Various systems have been established to measure the HBV DNA polymerase activity in intro in the absence of viral replication and other viral proteins. One interesting finding has been the fact that a detectable priming activity of HBV DNA polymerase requires not only the N-terminal protein but also a functional reverse transcriptase domain. One common feature of these systems is therefore the detection of the priming activity of HBV DNA polymerase, indicative of HBV DNA polymerase activity. Two of such systems utilize the duck HBV (DHBV) DNA polymerase, and both have demonstrated reverse transcriptase activity that is template dependent and protein primed. One of the DHBV systems utilizes in vitro translation of DHBV DNA polymerase to obtain lysates that contain a functional DNA polymerase, while the other system packages an active fusion protein of DHBV DNA polymerase in a virus-like particle from the yeast retrotransposon Tyl. Active DNA polymerase has been measured by its priming activity, as indicated by the radio-labeled protein in the presence of priming nucleotide (i.e. [α-32P] dGTP for DHBV DNA polymerase). A similar activity assay has recently been reported for the human HBV DNA polymerase. A 350 base pairs 3′ non-coding region of the polymerase containing the encapsidation signal has been included in all reported constructs, therefore pointing to its importance for in vitro activity assay.

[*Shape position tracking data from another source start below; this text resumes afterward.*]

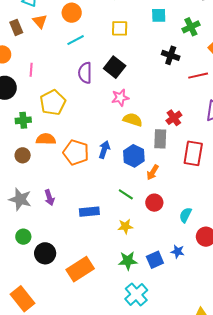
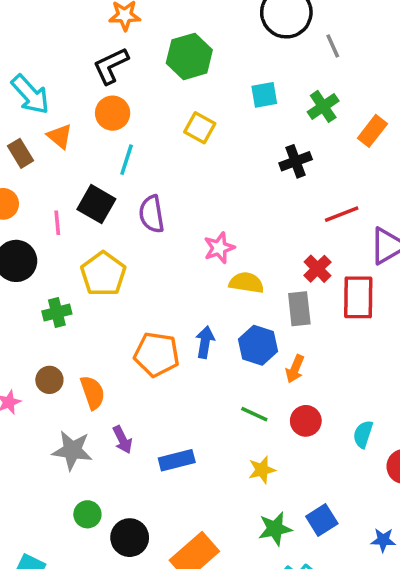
yellow square: (120, 28) -> (200, 128), turned 36
cyan line: (76, 40) -> (127, 160), turned -36
black cross: (171, 55) -> (296, 161), turned -30
black square: (115, 67) -> (96, 204), moved
red line: (198, 76) -> (342, 214), moved
orange semicircle: (46, 139) -> (93, 393), moved, turned 78
red rectangle: (193, 153) -> (358, 297), moved
brown circle: (23, 155) -> (49, 380), moved
blue rectangle: (89, 212) -> (177, 460), moved
blue star: (178, 252) -> (383, 540), moved

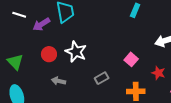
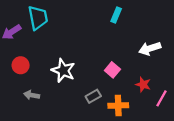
white star: (76, 52) -> (63, 70), moved
gray rectangle: (102, 78) -> (93, 96), moved

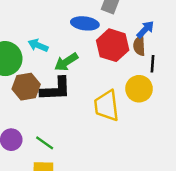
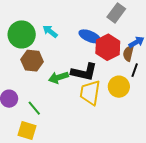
blue ellipse: (85, 23) -> (90, 36), moved
green arrow: (66, 62) -> (58, 77), moved
black L-shape: (56, 89) -> (84, 72), moved

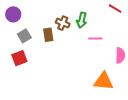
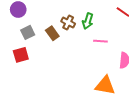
brown rectangle: (48, 35) -> (52, 33), turned -32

One direct application of the in vitro activity assay for human HBV DNA polymerase may be the screening of novel antiviral agents. Antiviral therapy of chronic HBV infection still remains a problem since several clinical trials have shown that a sustained response to interferon or nucleoside analogs is observed in only 30 to 40% of the patients studied. This response rate is even lower in long-term HBV carriers and in immunocompromised patients. The design of new protocols for chemotherapy to eliminate HBV is needed since the majority of the patients will not clear the viral infection and, therefore, will be at great risk of developing progressive liver disease and hepatocellular carcinoma (HCC). It will also be of particular interest to assess the antiviral effects of such agents on human HBV surface antigen mutants.
Limiting factors exist, however, for antiviral testing using the established in vitro activity assays for human HBV DNA polymerase. One of these has been the cloning step that places the coding region of the HBV DNA polymerase under the control of a viral polymerase promoter (e.g. SP6 or T7) on a plasmid (i.e. pGEM-T) is required in all established systems. In addition, HBV DNA polymerase expressed in some systems requires further purification (i.e. immunoprecipitation) prior to its activity assay. These tedious manipulations are not practical in view of the large number of HBV mutants.